Re: [PATCH v7 0/6] Add eBPF hooks for cgroups

Alexei Starovoitov <alexei.starovoitov@xxxxxxxxx> · Fri, 28 Oct 2016 23:24:47 -0700

On Sat, Oct 29, 2016 at 01:59:23PM +0900, Lorenzo Colitti wrote:
> On Sat, Oct 29, 2016 at 1:51 PM, Alexei Starovoitov
> <alexei.starovoitov@xxxxxxxxx> wrote:
> >> What's the use case for egress?
> >>
> >> We (android networking) are currently looking at implementing network
> >> accounting via eBPF in order to replace the out-of-tree xt_qtaguid
> >> code. A per-cgroup eBPF program run on all traffic would be great. But
> >> when we looked at this patchset we realized it would not be useful for
> >> accounting purposes because even if a packet is counted here, it might
> >> still be dropped by netfilter hooks.
> >
> > don't use out-of-tree and instead drop using this mechanism or
> > any other in-kernel method? ;)
> 
> Getting rid of out-of-tree code is the goal, yes.

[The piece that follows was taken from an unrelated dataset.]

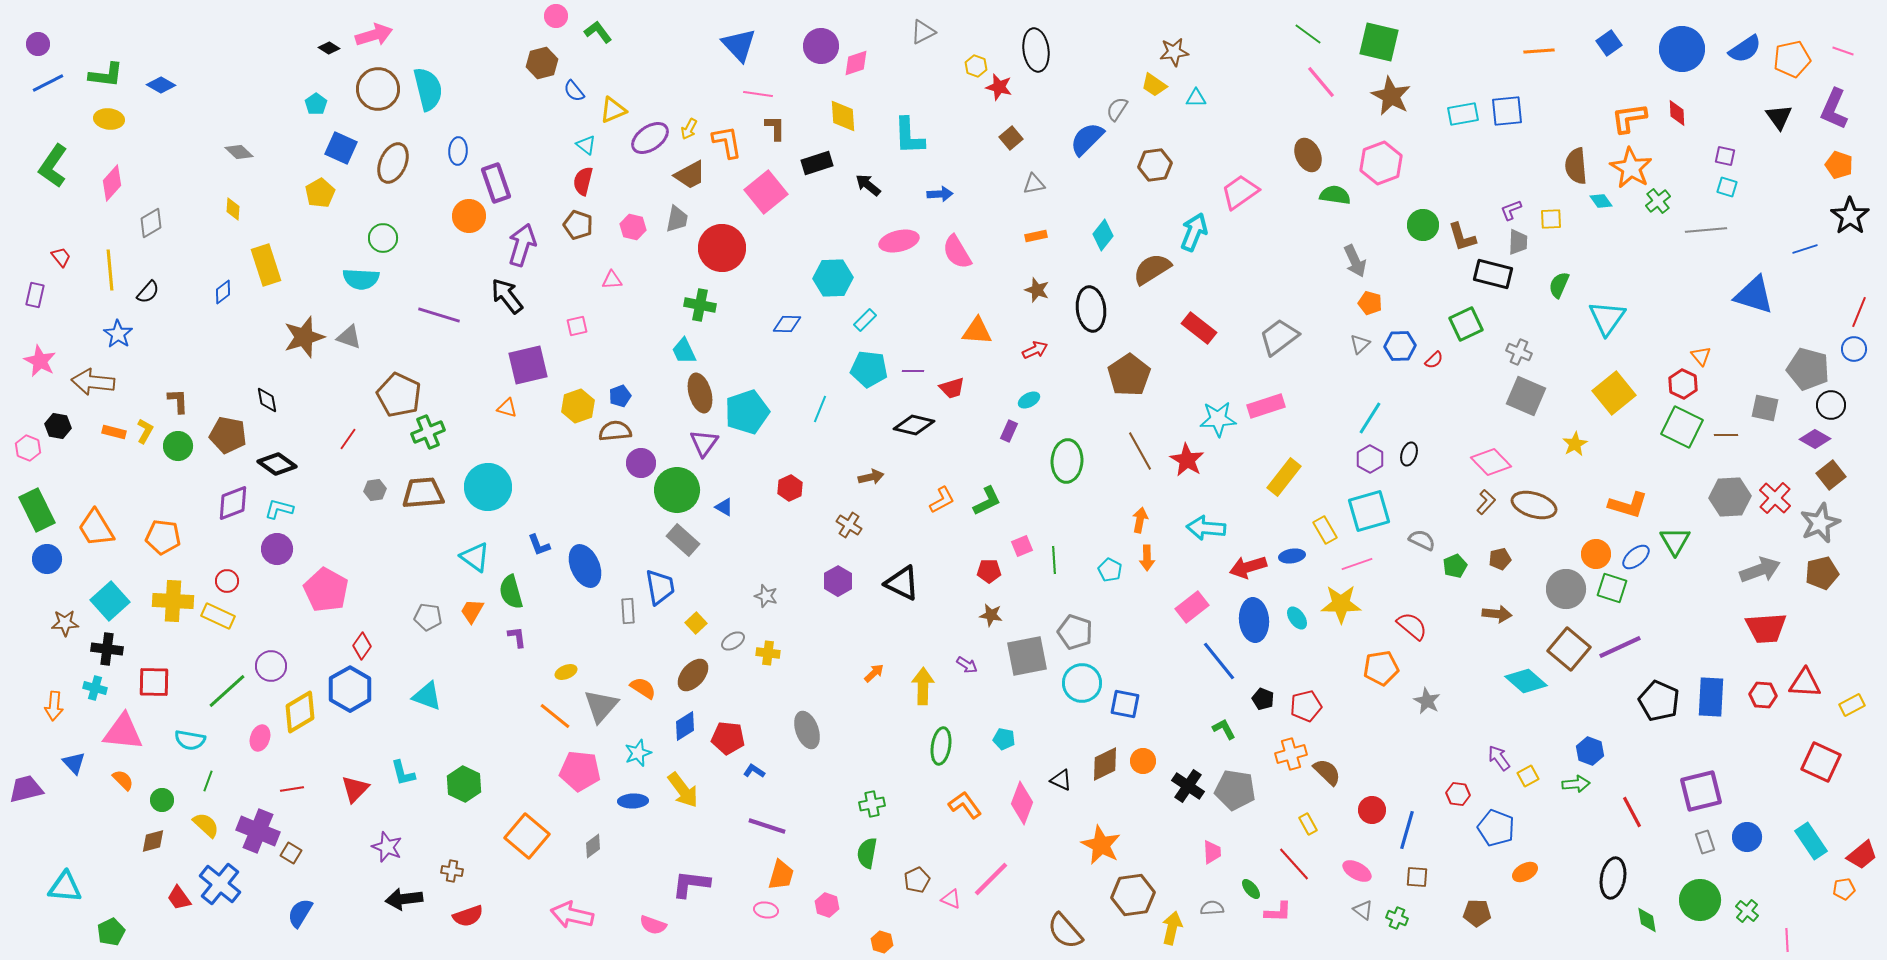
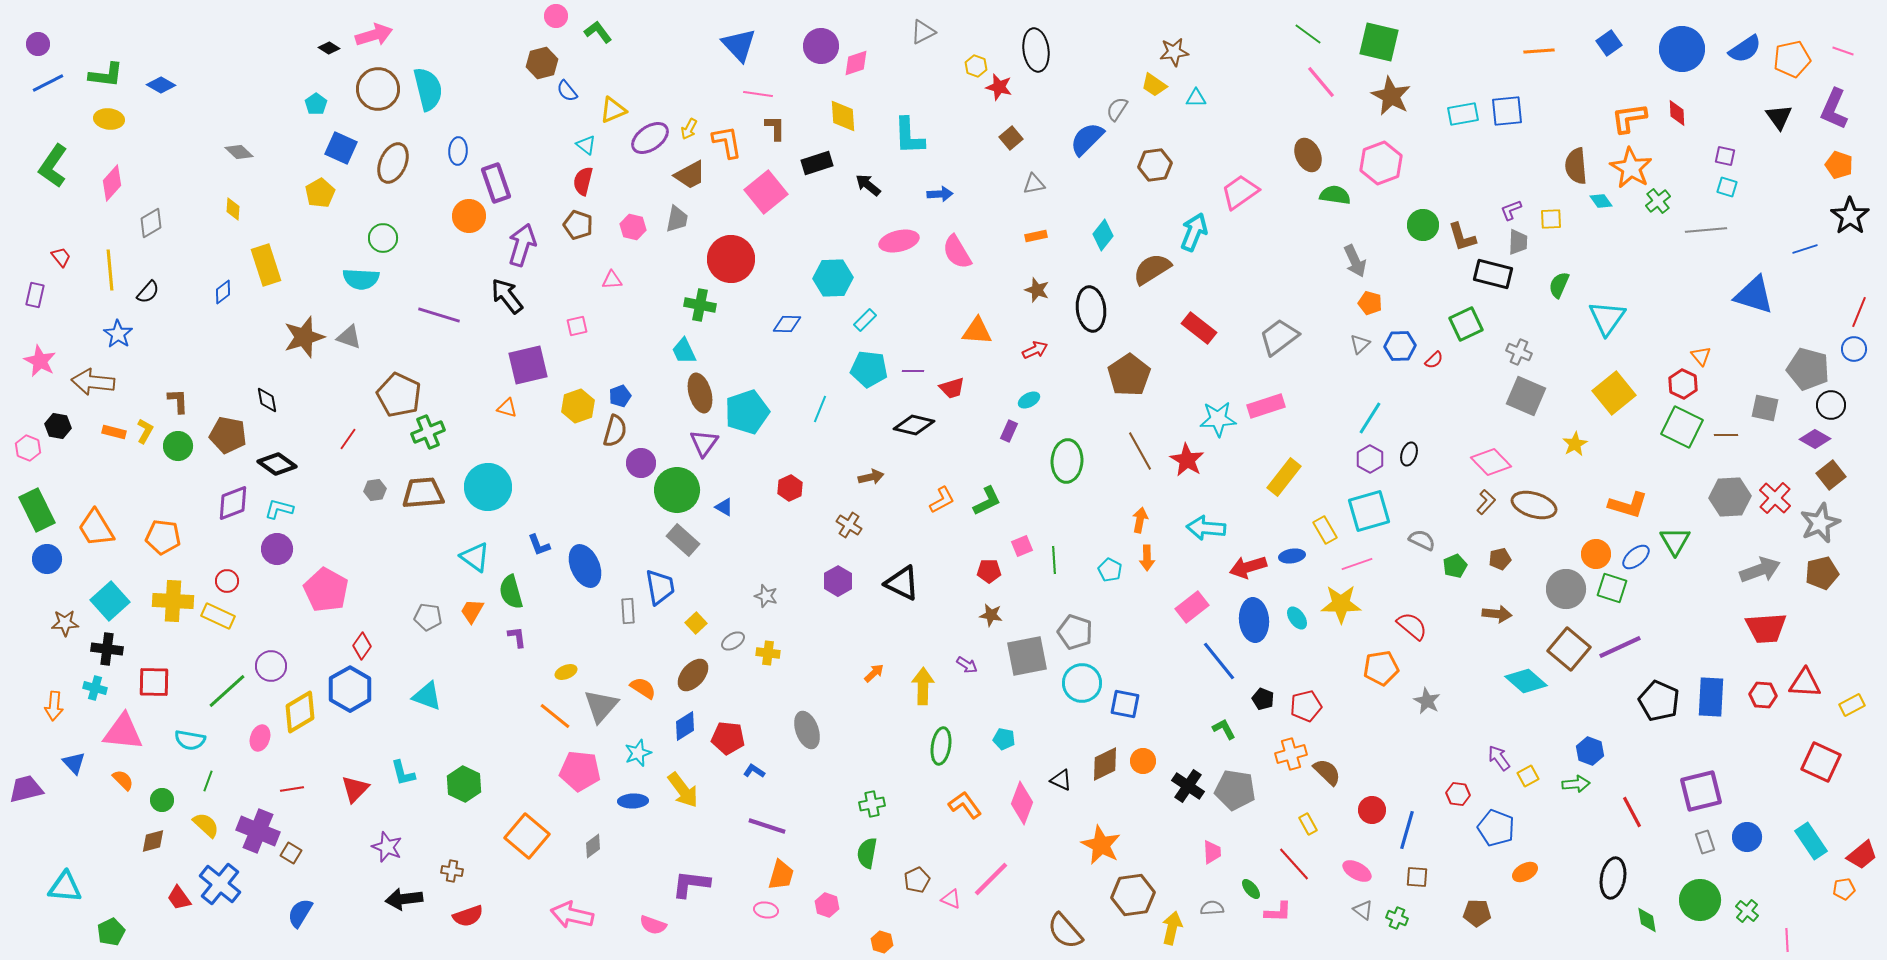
blue semicircle at (574, 91): moved 7 px left
red circle at (722, 248): moved 9 px right, 11 px down
brown semicircle at (615, 431): rotated 112 degrees clockwise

We do have a
> requirement that things continue to work, though. Accounting for a
> packet in ip{,6}_output is not correct if that packet ends up being
> dropped by iptables later on.

understood.
it could be solved by swapping the order of cgroup_bpf_run_filter()
and NF_INET_POST_ROUTING in patch 5. It was proposed some time back, but
the current patch, I think, is more symmetrical.
cgroup+bpf runs after nf hook on rx and runs before it on tx.
imo it's more consistent.
Regardless of this choice... are you going to backport cgroupv2 to
android? Because this set is v2 only.

> > We (facebook infrastructure) have been using iptables and bpf networking
> > together with great success. They nicely co-exist and complement each other.
> > There is no need to reinvent the wheel if existing solution works.
> > iptables are great for their purpose.
> 
> That doesn't really answer my "what is the use case for egress"
> question though, right? Or are you saying "we use this, but we can't
> talk about how we use it"?

if the question is "why patch 4 alone is not enough and patch 5 is needed"?
Then it's symmetrical access. Accounting for RX only is a half done job.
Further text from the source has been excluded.